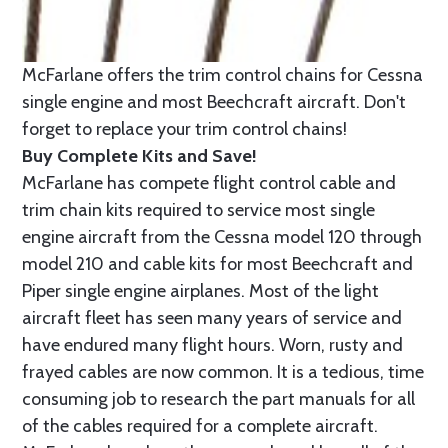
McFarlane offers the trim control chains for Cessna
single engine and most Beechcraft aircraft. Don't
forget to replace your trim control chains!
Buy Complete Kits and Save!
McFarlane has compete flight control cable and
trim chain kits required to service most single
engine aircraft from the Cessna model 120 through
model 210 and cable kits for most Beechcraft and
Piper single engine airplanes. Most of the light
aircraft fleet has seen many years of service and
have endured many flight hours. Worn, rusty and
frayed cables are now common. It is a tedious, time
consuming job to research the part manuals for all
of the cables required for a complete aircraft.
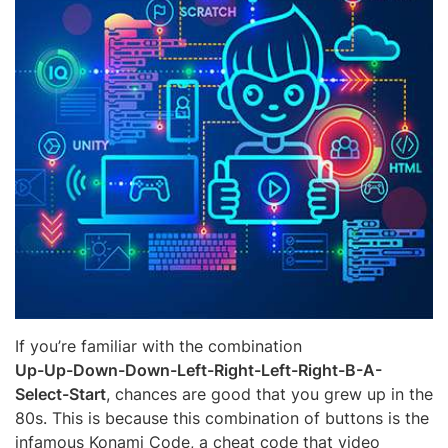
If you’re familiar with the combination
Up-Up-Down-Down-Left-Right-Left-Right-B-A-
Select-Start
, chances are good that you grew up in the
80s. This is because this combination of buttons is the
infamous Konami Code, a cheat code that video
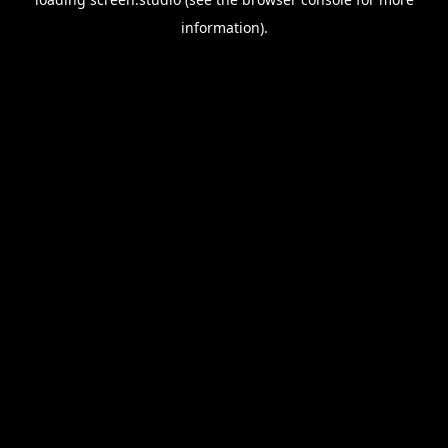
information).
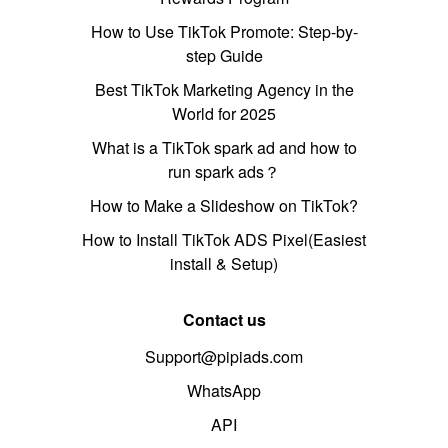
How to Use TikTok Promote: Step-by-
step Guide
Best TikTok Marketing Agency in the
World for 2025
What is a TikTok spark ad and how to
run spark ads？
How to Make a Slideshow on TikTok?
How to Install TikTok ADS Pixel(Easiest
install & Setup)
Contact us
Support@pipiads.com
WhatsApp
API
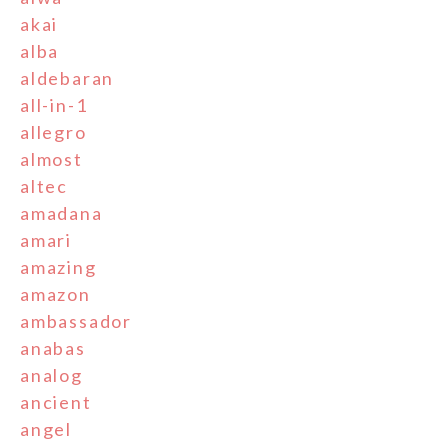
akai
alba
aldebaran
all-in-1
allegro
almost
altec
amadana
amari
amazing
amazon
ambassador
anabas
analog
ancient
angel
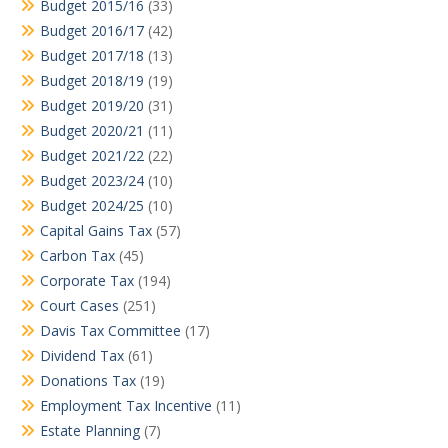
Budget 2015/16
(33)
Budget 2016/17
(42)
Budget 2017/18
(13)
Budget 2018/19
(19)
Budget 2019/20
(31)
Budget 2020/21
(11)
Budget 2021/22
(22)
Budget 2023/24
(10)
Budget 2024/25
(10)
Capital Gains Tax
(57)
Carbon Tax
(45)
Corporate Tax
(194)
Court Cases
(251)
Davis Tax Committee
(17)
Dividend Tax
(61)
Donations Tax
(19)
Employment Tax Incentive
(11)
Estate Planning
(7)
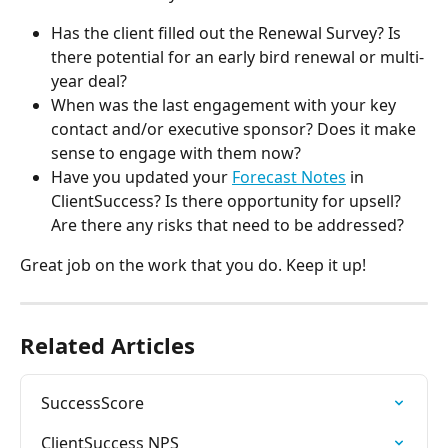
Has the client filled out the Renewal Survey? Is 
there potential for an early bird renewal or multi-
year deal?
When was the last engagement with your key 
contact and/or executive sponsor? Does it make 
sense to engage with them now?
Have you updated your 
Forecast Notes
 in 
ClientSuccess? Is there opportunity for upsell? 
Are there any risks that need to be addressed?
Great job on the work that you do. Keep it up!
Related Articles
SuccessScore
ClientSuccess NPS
────────
:: ACTIVITY ::
Reproduce, without alteration and without pictures, only those lines that lie between the first line of the entries above and the line containing "When was the last engagement with your key", both of them included.

:: COMPLETED TASK ::
McFarlane offers the trim control chains for Cessna
single engine and most Beechcraft aircraft. Don't
forget to replace your trim control chains!
Buy Complete Kits and Save!
McFarlane has compete flight control cable and
trim chain kits required to service most single
engine aircraft from the Cessna model 120 through
model 210 and cable kits for most Beechcraft and
Piper single engine airplanes. Most of the light
aircraft fleet has seen many years of service and
have endured many flight hours. Worn, rusty and
frayed cables are now common. It is a tedious, time
consuming job to research the part manuals for all
of the cables required for a complete aircraft.
If you’re familiar with the combination
Up-Up-Down-Down-Left-Right-Left-Right-B-A-
Select-Start
, chances are good that you grew up in the
80s. This is because this combination of buttons is the
infamous Konami Code, a cheat code that video
information).
How to Use TikTok Promote: Step-by-
step Guide
Best TikTok Marketing Agency in the
World for 2025
What is a TikTok spark ad and how to
run spark ads？
How to Make a Slideshow on TikTok?
How to Install TikTok ADS Pixel(Easiest
install & Setup)
Contact us
Support@pipiads.com
WhatsApp
API
akai
alba
aldebaran
all-in-1
allegro
almost
altec
amadana
amari
amazing
amazon
ambassador
anabas
analog
ancient
angel
Budget 2015/16
(33)
Budget 2016/17
(42)
Budget 2017/18
(13)
Budget 2018/19
(19)
Budget 2019/20
(31)
Budget 2020/21
(11)
Budget 2021/22
(22)
Budget 2023/24
(10)
Budget 2024/25
(10)
Capital Gains Tax
(57)
Carbon Tax
(45)
Corporate Tax
(194)
Court Cases
(251)
Davis Tax Committee
(17)
Dividend Tax
(61)
Donations Tax
(19)
Employment Tax Incentive
(11)
Estate Planning
(7)
Has the client filled out the Renewal Survey? Is 
there potential for an early bird renewal or multi-
year deal?
When was the last engagement with your key 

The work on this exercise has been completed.